Published by Michael Dib

Introduction: within Adelaide

This written piece is pretty important for those visiting Adelaide or doing a semesters exchange in this Australian city. We’ll first talk about how to get around within Adelaide. After, we will then talk about the different ways to travel from Adelaide to other Australian cities. The city of Adelaide is relatively small with just over a million-people living in the area. While the population is pretty small most things are fairly spaced out from each other which would necessitate the need for different forms of transport when need be. Whether it's to get to the beach, a winery or university it is good to know the many different options to get around. Firstly, let's start off with the bus system.

Bus

The bus is the most widespread way to get around Adelaide. It is a commute that takes more cars off the roads and gets you to where you want to go safely. It is very convenient and allows you to relax, read or listen to music. The bus fare varies as there are a few different types. There is the regular card, seniors, school students and concession. I shall be focusing on concession as it will be the one card you will be using during your stay on an overseas exchange semester.

Adelaide's Transportation

(Source:http://www.lowemissionvehicles.sa.gov.au/knowledge_bank/case_studies/biodiesel_-_adelaide_metro_bus_fleet)
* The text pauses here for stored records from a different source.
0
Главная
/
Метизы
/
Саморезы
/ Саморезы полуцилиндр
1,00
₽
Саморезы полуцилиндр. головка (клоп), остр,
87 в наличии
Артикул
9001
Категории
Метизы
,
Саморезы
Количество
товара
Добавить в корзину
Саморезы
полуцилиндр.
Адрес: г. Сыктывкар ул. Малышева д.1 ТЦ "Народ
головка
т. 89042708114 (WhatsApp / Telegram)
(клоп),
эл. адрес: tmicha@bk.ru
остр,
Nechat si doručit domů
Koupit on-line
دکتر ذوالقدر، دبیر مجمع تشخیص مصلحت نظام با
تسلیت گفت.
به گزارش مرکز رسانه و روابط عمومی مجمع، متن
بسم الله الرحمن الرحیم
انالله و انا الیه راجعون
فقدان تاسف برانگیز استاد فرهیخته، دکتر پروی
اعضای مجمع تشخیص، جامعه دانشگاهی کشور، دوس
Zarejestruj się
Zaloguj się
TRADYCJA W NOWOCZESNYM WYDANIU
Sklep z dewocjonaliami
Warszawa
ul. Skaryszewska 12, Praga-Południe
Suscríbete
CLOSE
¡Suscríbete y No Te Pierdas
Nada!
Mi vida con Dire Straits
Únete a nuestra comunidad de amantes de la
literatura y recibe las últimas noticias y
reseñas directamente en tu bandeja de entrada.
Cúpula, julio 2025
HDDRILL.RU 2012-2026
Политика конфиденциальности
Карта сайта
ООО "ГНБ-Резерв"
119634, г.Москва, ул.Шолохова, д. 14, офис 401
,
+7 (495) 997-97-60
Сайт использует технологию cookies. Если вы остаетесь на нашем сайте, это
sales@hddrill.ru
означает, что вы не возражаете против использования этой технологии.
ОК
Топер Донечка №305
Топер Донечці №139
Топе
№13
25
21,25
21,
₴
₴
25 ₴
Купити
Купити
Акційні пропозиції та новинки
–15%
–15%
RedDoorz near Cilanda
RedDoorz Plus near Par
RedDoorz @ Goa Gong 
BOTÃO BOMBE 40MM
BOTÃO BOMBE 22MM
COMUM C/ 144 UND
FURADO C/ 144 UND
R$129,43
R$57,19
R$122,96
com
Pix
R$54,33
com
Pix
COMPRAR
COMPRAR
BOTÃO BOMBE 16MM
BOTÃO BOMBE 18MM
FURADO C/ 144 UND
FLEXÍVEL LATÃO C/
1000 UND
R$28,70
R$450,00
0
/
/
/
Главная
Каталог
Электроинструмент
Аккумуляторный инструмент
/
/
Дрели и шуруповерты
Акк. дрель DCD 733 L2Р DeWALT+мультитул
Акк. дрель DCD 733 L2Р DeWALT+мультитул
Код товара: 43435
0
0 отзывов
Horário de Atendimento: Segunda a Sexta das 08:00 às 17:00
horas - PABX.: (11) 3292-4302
As a university student you will have full rights and privileges to use the green concession card. This card allows for the lower fares of only less than a dollar during peak hours or about $1.75 during off-peak hours. This makes your travelling quite cheap compared to many other forms of transport. Also, since Adelaide is relatively small they do not use the system of tap on and tap off. Rather, every time you tap on you will have two hours of unlimited transportation. While this is the case you should still tap on every time you enter a bus regardless if you have the unlimited two hours in motion. The reason for this is basically to make the bus driver’s life easier. He isn’t sure whether you already paid for those two hours, so you will have to tap again else you may find yourself in an awkward situation. This also applies for tickets. If you don’t have a card on you then you can purchase a bus ticket from the bus driver himself. The tickets are a slight bit more expensive at times although you can state that you are a concession user (since you are studying at a university). You may have to show your student ID although they mostly would not ask for it. These tickets also last for two hours to which you must keep with you at all times when travelling in case you change buses, or a bus warden asks to examine tickets. If you find yourself travelling more than twice a day the I would recommend paying for an unlimited month pass. This pass allows you unlimited use of the concession card for a monthly fee. The bus is a good way to get to beaches as the nearest beach by bus is about thirty minutes from the city centre.

Tram

Our next form of transport will be the trams. At the moment there is only two directions the tram goes which is from the Adelaide entertainment centre to Glenelg. This allows you to visit Adelaide’s historical beach and the centre which provides some of Adelaide’s biggest performers. The tram is pretty fast as it does not have to deal with as much traffic as the bus although it does have to abide by all the traffic lights. It usually gets busy on the tram although they do come often between fifteen to thirty minutes. Like the Adelaide bus you’re able to use the green metro concession card to get on and off. Better yet, you could even tap on the bus and receive that unlimited two hours which also applies for the tram.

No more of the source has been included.